7.09.2025 – Una elegante ma imperfetta lezione di suspense che sceglie l’ambivalenza e si muove fra apparenza e sospetto, rifuggendo ogni nettezza di posizione.
Voto: ★★1/2
Una elegante ma imperfetta lezione di suspense che sceglie l’ambivalenza e si muove fra apparenza e sospetto, rifuggendo ogni nettezza di posizione.

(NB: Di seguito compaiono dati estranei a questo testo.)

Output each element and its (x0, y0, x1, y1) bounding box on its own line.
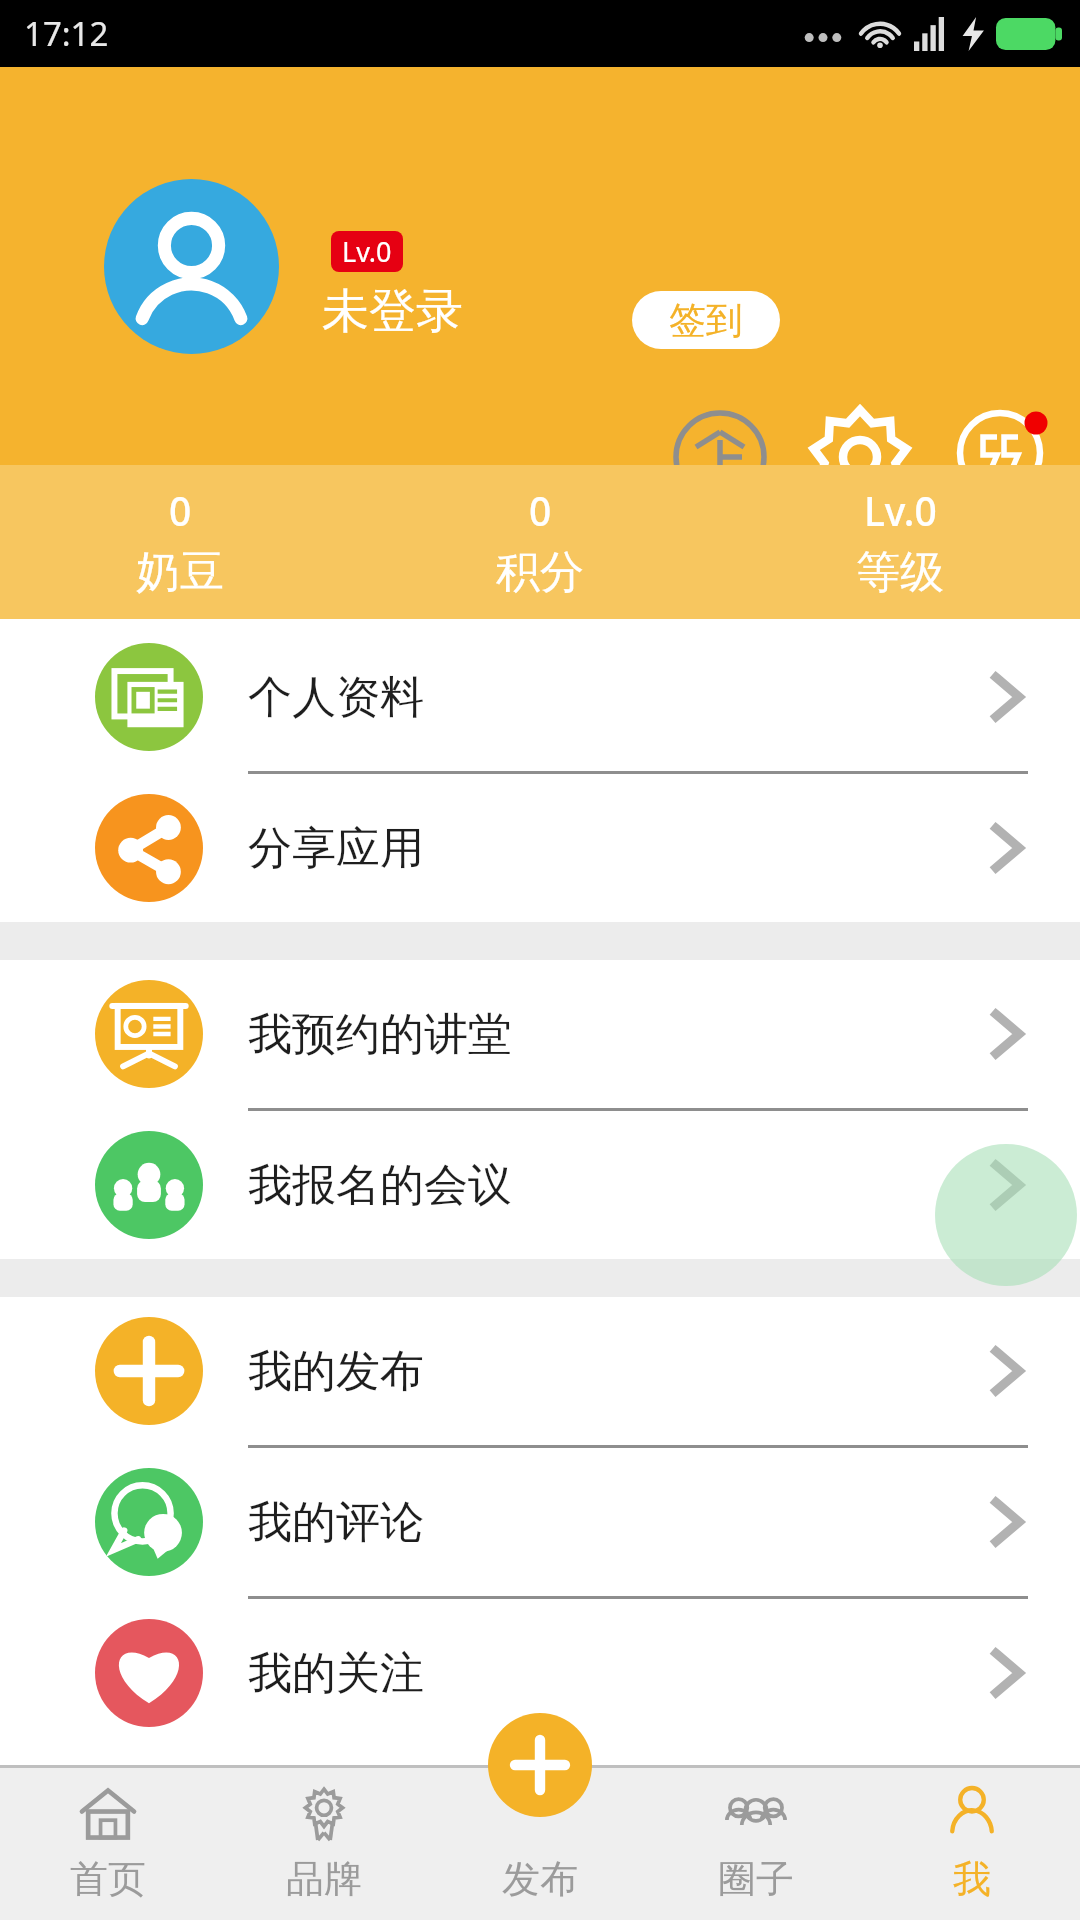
staticText: 17:12 (24, 11, 109, 56)
staticText: 我的评论 (248, 1495, 424, 1550)
staticText: 我预约的讲堂 (248, 1007, 512, 1062)
staticText: 个人资料 (248, 670, 424, 725)
button[interactable]: 0 (360, 465, 720, 619)
button[interactable]: 我报名的会议 (0, 1111, 1080, 1259)
staticText: 发布 (502, 1855, 578, 1903)
staticText: 未登录 (322, 282, 463, 341)
staticText: Lv.0 (342, 233, 392, 270)
button[interactable]: 分享应用 (0, 774, 1080, 922)
staticText: 等级 (856, 545, 944, 600)
button[interactable]: 设置 (810, 407, 910, 507)
button[interactable]: 头像 (104, 179, 279, 354)
staticText: 品牌 (286, 1855, 362, 1903)
staticText: 0 (169, 484, 192, 537)
button[interactable]: 个人资料 (0, 623, 1080, 771)
button[interactable]: 我的评论 (0, 1448, 1080, 1596)
staticText: 签到 (669, 297, 743, 344)
button[interactable]: Lv.0 (720, 465, 1080, 619)
staticText: 首页 (70, 1855, 146, 1903)
staticText: 圈子 (718, 1855, 794, 1903)
button[interactable]: 我的关注 (0, 1599, 1080, 1747)
button[interactable]: 我 (864, 1765, 1080, 1920)
button[interactable]: 发布 (432, 1765, 648, 1920)
button[interactable]: 圈子 (648, 1765, 864, 1920)
staticText: 我 (953, 1855, 991, 1903)
staticText: Lv.0 (864, 484, 937, 537)
button[interactable]: 首页 (0, 1765, 216, 1920)
staticText: 积分 (496, 545, 584, 600)
button[interactable]: 我的发布 (0, 1297, 1080, 1445)
button[interactable]: 签到 (632, 291, 780, 349)
staticText: 0 (529, 484, 552, 537)
staticText: 奶豆 (136, 545, 224, 600)
button[interactable]: 发布 (488, 1713, 592, 1817)
button[interactable]: 企业 (670, 407, 770, 507)
button[interactable]: 0 (0, 465, 360, 619)
staticText: 分享应用 (248, 821, 424, 876)
button[interactable]: 品牌 (216, 1765, 432, 1920)
staticText: 我的关注 (248, 1646, 424, 1701)
button[interactable]: 我预约的讲堂 (0, 960, 1080, 1108)
staticText: 我的发布 (248, 1344, 424, 1399)
staticText: 我报名的会议 (248, 1158, 512, 1213)
button[interactable]: 消息 (950, 407, 1050, 507)
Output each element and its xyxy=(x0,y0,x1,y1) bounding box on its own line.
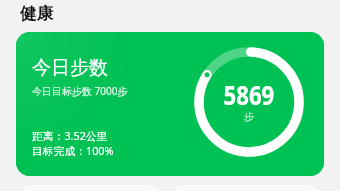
staticText: 5869 xyxy=(224,76,274,113)
staticText: 今日目标步数 7000步 xyxy=(32,84,128,98)
staticText: 今日步数 xyxy=(32,56,108,80)
staticText: 距离：3.52公里 xyxy=(32,128,108,143)
button[interactable]: 今日步数 xyxy=(16,32,324,176)
staticText: 目标完成：100% xyxy=(32,143,114,158)
staticText: 步 xyxy=(244,110,254,123)
staticText: 健康 xyxy=(20,3,53,24)
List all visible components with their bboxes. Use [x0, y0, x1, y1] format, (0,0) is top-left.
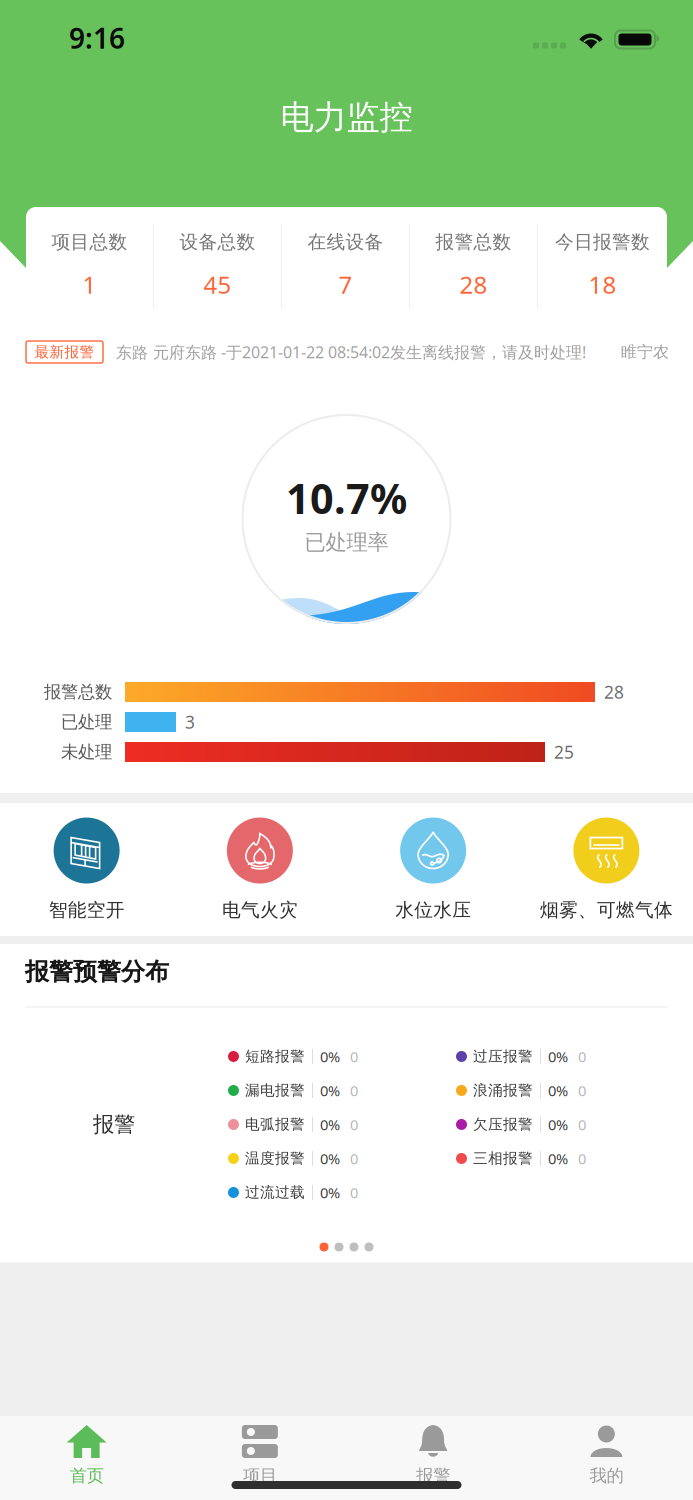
staticText: 0%: [320, 1115, 340, 1134]
staticText: 最新报警: [34, 343, 94, 361]
staticText: 0%: [548, 1115, 568, 1134]
staticText: 10.7%: [286, 470, 407, 525]
staticText: 睢宁农: [621, 342, 669, 362]
staticText: 设备总数: [180, 231, 256, 254]
button[interactable]: 设备总数: [154, 207, 281, 324]
staticText: 已处理率: [304, 529, 388, 556]
button[interactable]: 烟雾、可燃气体: [520, 818, 693, 921]
staticText: 未处理: [61, 741, 112, 763]
staticText: 过压报警: [473, 1048, 533, 1066]
button[interactable]: 我的: [520, 1424, 693, 1486]
staticText: 0: [350, 1081, 358, 1100]
staticText: 28: [460, 268, 488, 300]
staticText: 0%: [548, 1081, 568, 1100]
staticText: 水位水压: [395, 898, 471, 921]
staticText: 7: [338, 268, 352, 300]
staticText: 0%: [320, 1149, 340, 1168]
staticText: 首页: [70, 1465, 104, 1486]
staticText: 0: [578, 1149, 586, 1168]
staticText: 智能空开: [49, 898, 125, 921]
staticText: 今日报警数: [555, 231, 650, 254]
button[interactable]: 报警: [346, 1424, 520, 1486]
staticText: 45: [204, 268, 232, 300]
staticText: 28: [604, 680, 624, 704]
staticText: 浪涌报警: [473, 1082, 533, 1100]
staticText: 9:16: [69, 19, 125, 57]
staticText: 我的: [589, 1465, 623, 1486]
staticText: 温度报警: [245, 1150, 305, 1168]
staticText: 过流过载: [245, 1184, 305, 1202]
staticText: 电力监控: [280, 97, 412, 138]
staticText: 1: [82, 268, 96, 300]
staticText: 0%: [320, 1183, 340, 1202]
staticText: 3: [185, 710, 195, 734]
staticText: 漏电报警: [245, 1082, 305, 1100]
staticText: 0%: [320, 1081, 340, 1100]
button[interactable]: 智能空开: [0, 818, 173, 921]
staticText: 在线设备: [308, 231, 384, 254]
button[interactable]: 在线设备: [282, 207, 409, 324]
staticText: 0%: [548, 1149, 568, 1168]
staticText: 欠压报警: [473, 1116, 533, 1134]
staticText: 0%: [320, 1047, 340, 1066]
staticText: 0: [578, 1115, 586, 1134]
staticText: 报警预警分布: [25, 957, 169, 986]
button[interactable]: 电气火灾: [173, 818, 346, 921]
staticText: 东路 元府东路 -于2021-01-22 08:54:02发生离线报警，请及时处…: [116, 341, 586, 363]
staticText: 已处理: [61, 711, 112, 733]
staticText: 电弧报警: [245, 1116, 305, 1134]
staticText: 0: [578, 1047, 586, 1066]
staticText: 报警: [416, 1465, 450, 1486]
button[interactable]: 今日报警数: [538, 207, 667, 324]
staticText: 项目总数: [52, 231, 128, 254]
button[interactable]: 项目总数: [26, 207, 153, 324]
staticText: 三相报警: [473, 1150, 533, 1168]
staticText: 报警总数: [44, 681, 112, 703]
staticText: 短路报警: [245, 1048, 305, 1066]
staticText: 18: [588, 268, 616, 300]
staticText: 0: [350, 1149, 358, 1168]
button[interactable]: 报警总数: [410, 207, 537, 324]
staticText: 项目: [243, 1465, 277, 1486]
staticText: 25: [554, 740, 574, 764]
staticText: 报警: [93, 1111, 135, 1138]
staticText: 0: [350, 1115, 358, 1134]
button[interactable]: 最新报警: [26, 341, 103, 363]
staticText: 电气火灾: [222, 898, 298, 921]
staticText: 0: [350, 1183, 358, 1202]
button[interactable]: 首页: [0, 1424, 173, 1486]
staticText: 0%: [548, 1047, 568, 1066]
staticText: 0: [350, 1047, 358, 1066]
button[interactable]: 水位水压: [346, 818, 520, 921]
staticText: 报警总数: [436, 231, 512, 254]
staticText: 0: [578, 1081, 586, 1100]
staticText: 烟雾、可燃气体: [540, 898, 673, 921]
button[interactable]: 项目: [173, 1424, 346, 1486]
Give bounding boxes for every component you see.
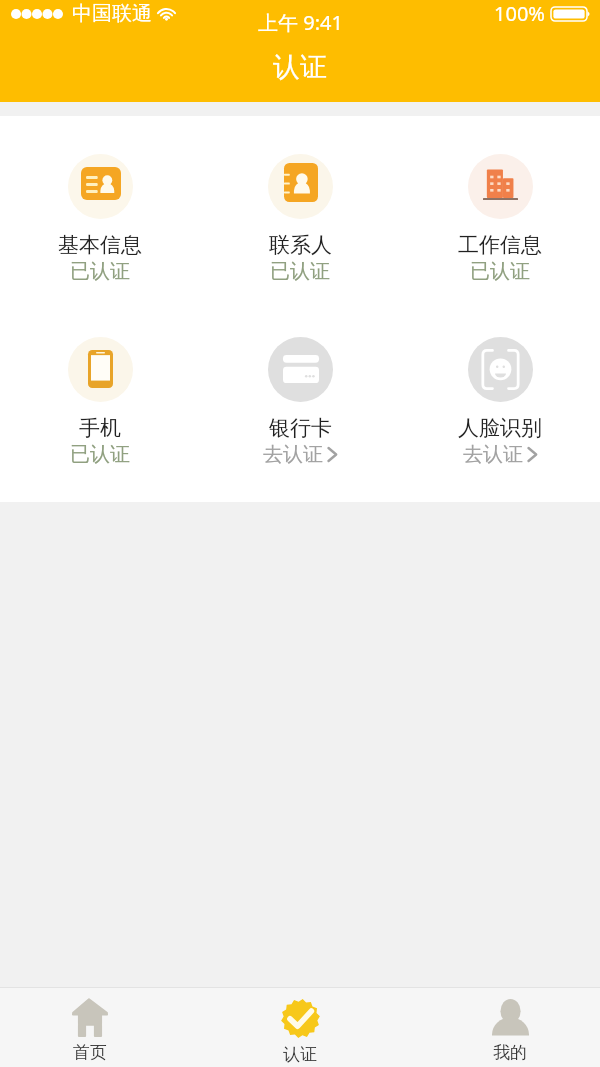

Guadagnino instilla dubbi e apre a letture del reale che rifiutano le semplificazioni precostituite nel suo After the Hunt presentato fuori concorso a Venezia 82. Un thriller borghese che plasma ed è plasmato da una intensa Julia Roberts nei panni di Alma Olsson una stimata professoressa di Yale. Nel rarefatto e settario ambiente universitario, splendidamente reso da una raffinata fotografia, asettica ed asciutta, che predilige le mezze tinte alla decisione cromatica, si fa strada lo stigma dell’accusa e della molestia. Ad esserne travolte le due persone accademicamente (e forse non solo) a lei più vicine: la sua pupilla e studentessa modello ed il suo collega e contendente cattedratico, portato sulle scene da un credibile Andrew Garfield che trasferisce il recitato sul registro sanguigno e veemente.
Il sospetto non attende conferme: altera equilibri e gerarchie scalfendo la serenità di facciata e con essa la fragile apparente fratellanza intellettuale (emblematica la mutata interazione con la collega psichiatra, una Cloë Sevigny evanescente). Alma suo malgrado è un’equilibrista misurata che diviene ago di una bilancia che oscilla senza inclinarsi (in alcun senso) e chiama la protagonista a introflettersi per scavare nei propri recessi e adottare rispetto a se stessa quella posizione che pilatescamente omette di assumere sulla vicenda.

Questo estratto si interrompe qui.